And so this is something, you know, this is something between Christians. And the question would be if somebody comes to you and says, 'Hey, I'm entertaining Nazi propaganda, or Nazi-like lies about Jewish people. You know, I'm thinking about joining the KKK,' -- things like that, what's our response? I think our response might be, 'Hey, we need to talk about this some more.' That's an appropriate response. 'Hey, look, you and I need to sit down and hammer this out, because this is, this is not okay.' I wouldn't necessarily disagree with that, that approach. And I might have taken that. But my initial reaction came kind of from who I am and came from my gut, and hopefully would be open to some revision if I needed, needed to go back and revise that or take a different approach. But I'd be interested in hearing from you about the sort of places where you would draw that line, where you'd say, 'You know, if that's where somebody's at, I have to say, You know what?

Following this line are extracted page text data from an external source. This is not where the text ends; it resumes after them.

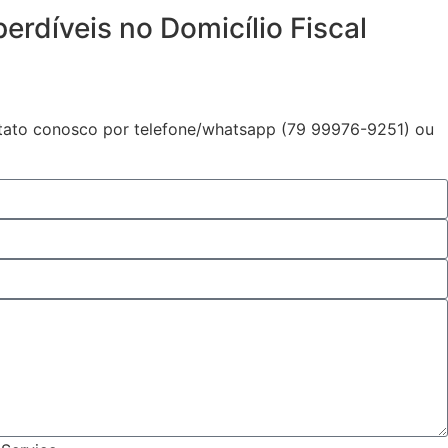
erdíveis no Domicílio Fiscal
ntato conosco por telefone/whatsapp (79 99976-9251) ou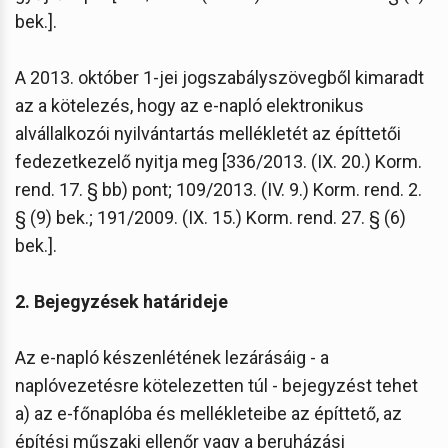
bek.].
A 2013. október 1-jei jogszabályszövegből kimaradt
az a kötelezés, hogy az e-napló elektronikus
alvállalkozói nyilvántartás mellékletét az építtetői
fedezetkezelő nyitja meg [336/2013. (IX. 20.) Korm.
rend. 17. § bb) pont; 109/2013. (IV. 9.) Korm. rend. 2.
§ (9) bek.; 191/2009. (IX. 15.) Korm. rend. 27. § (6)
bek.].
2. Bejegyzések határideje
Az e-napló készenlétének lezárásáig - a
naplóvezetésre kötelezetten túl - bejegyzést tehet
a) az e-főnaplóba és mellékleteibe az építtető, az
építési műszaki ellenőr vagy a beruházási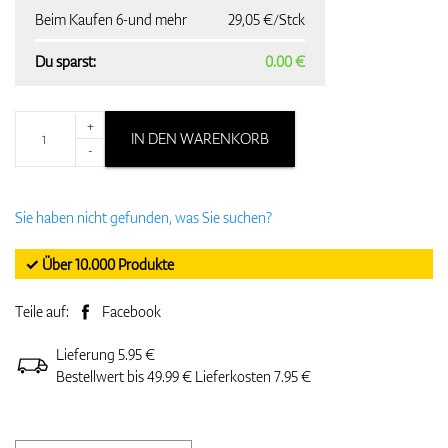
Beim Kaufen 6-und mehr
29,05 €/Stck
Du sparst:
0.00 €
+
IN DEN WARENKORB
-
Sie haben nicht gefunden, was Sie suchen?
✓ Über 10.000 Produkte
Teile auf:
Facebook
Lieferung 5.95 €
Bestellwert bis 49.99 € Lieferkosten 7.95 €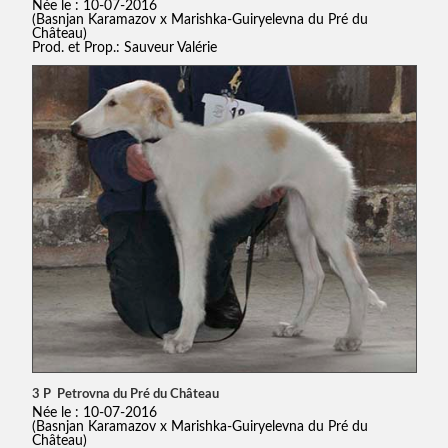
Née le : 10-07-2016
(Basnjan Karamazov x Marishka-Guiryelevna du Pré du
Château)
Prod. et Prop.: Sauveur Valérie
3 P Petrovna du Pré du Château
Née le : 10-07-2016
(Basnjan Karamazov x Marishka-Guiryelevna du Pré du
Château)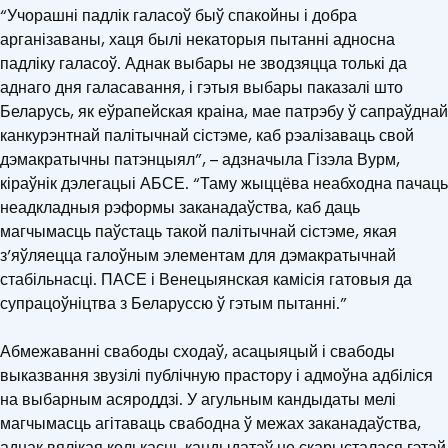
“Учорашні падлік галасоў быў спакойны і добра
арганізаваны, хаця былі некаторыя пытанні адносна
падліку галасоў. Аднак выбары не зводзяцца толькі да
аднаго дня галасавання, і гэтыя выбары паказалі што
Беларусь, як еўрапейская краіна, мае патрэбу ў сапраўднай
канкурэнтнай палітычнай сістэме, каб рэалізаваць свой
дэмакратычны патэнцыял”, – адзначыла Гізэла Вурм,
кіраўнік дэлегацыі АБСЕ. “Таму жыццёва неабходна пачаць
неадкладныя рэформы заканадаўства, каб даць
магчымасць паўстаць такой палітычнай сістэме, якая
з’яўляецца галоўным элементам для дэмакратычнай
стабільнасці. ПАСЕ і Венецыянская камісія гатовыя да
супрацоўніцтва з Беларуссю ў гэтым пытанні.”
Абмежаванні свабоды сходаў, асацыяцый і свабоды
выказвання звузілі публічную прастору і адмоўна адбіліся
на выбарным асяроддзі. У агульным кандыдаты мелі
магчымасць агітаваць свабодна ў межах заканадаўства,
аднак вялікая колькасць кандыдатаў не скарысталася гэтай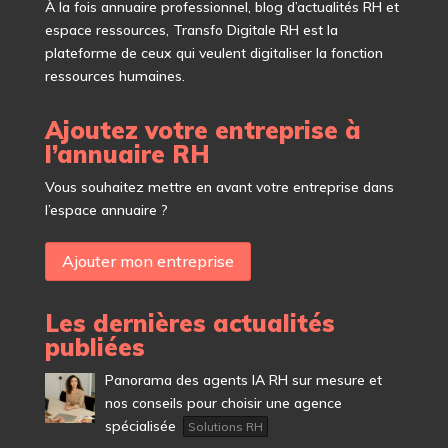
À
la fois annuaire professionnel, blog d’actualités RH et
espace ressources, Transfo Digitale RH est la
plateforme de ceux qui veulent digitaliser la fonction
ressources humaines.
Ajoutez votre entreprise à
l’annuaire RH
Vous souhaitez mettre en avant votre entreprise dans
l’espace annuaire ?
Ajouter mon entreprise
Les dernières actualités
publiées
Panorama des agents IA RH sur mesure et
nos conseils pour choisir une agence
spécialisée
Solutions RH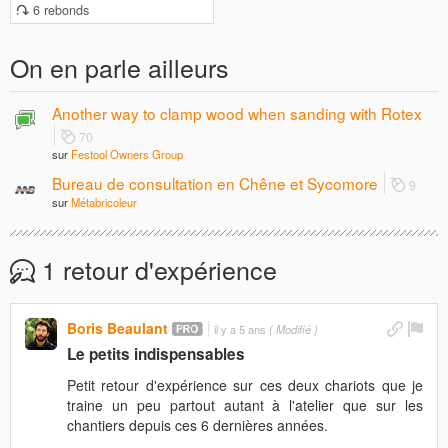
6 rebonds
On en parle ailleurs
Another way to clamp wood when sanding with Rotex
70
sur
Festool Owners Group
Bureau de consultation en Chêne et Sycomore
9
sur
Métabricoleur
1 retour d'expérience
Boris Beaulant
il y a 5 ans
( Modifié )
Le petits indispensables
Petit retour d'expérience sur ces deux chariots que je
traine un peu partout autant à l'atelier que sur les
chantiers depuis ces 6 dernières années.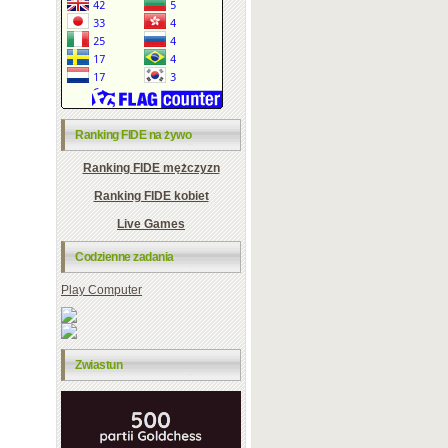
Ranking FIDE na żywo
Ranking FIDE mężczyzn
Ranking FIDE kobiet
Live Games
Codzienne zadania
Play Computer
Zwiastun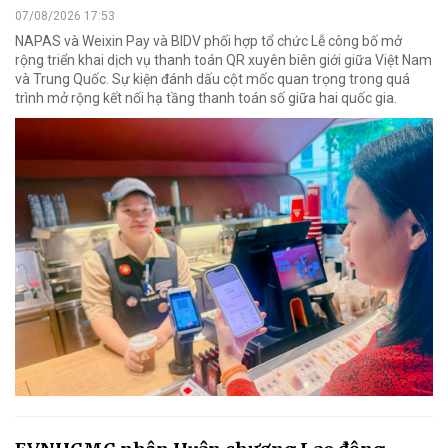
07/08/2026 17:53
NAPAS và Weixin Pay và BIDV phối hợp tổ chức Lễ công bố mở
rộng triển khai dịch vụ thanh toán QR xuyên biên giới giữa Việt Nam
và Trung Quốc. Sự kiện đánh dấu cột mốc quan trọng trong quá
trình mở rộng kết nối hạ tầng thanh toán số giữa hai quốc gia.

We really can't talk until you get your head straightened out on this, and your heart. You just got to get straightened out on this, or we really can't have our normal, friendly relationship that we have had.' Do you have that line? Where do you draw it? And how do you draw it? I was angry at the time, so it could conceivably be said that I didn't think that all through, and didn't actually make a decision. I just communicated in a certain way that I put a higher priority on pointing out that this so-called information that he was basking in, was not information. It was lies. Where do we draw the line? Because a lot of us find ourselves in situations where people close to us and people around us are adopting beliefs. And attitudes are really at odds with what we think is right. And they can be family members, they can be spouses, they can be children, they can be parents, and how we handle that isn't going necessarily going to be uniform. It's gonna be different probably a lot of the time. And so I wonder, what do you think about that? How do we handle it? This is a good place to remind you that if you would like to comment or reply to the question that I posed, you can send an email to me at: That's s-t-e-v-e-d-e-h-n-e-r, dot com.

[Musical bridge]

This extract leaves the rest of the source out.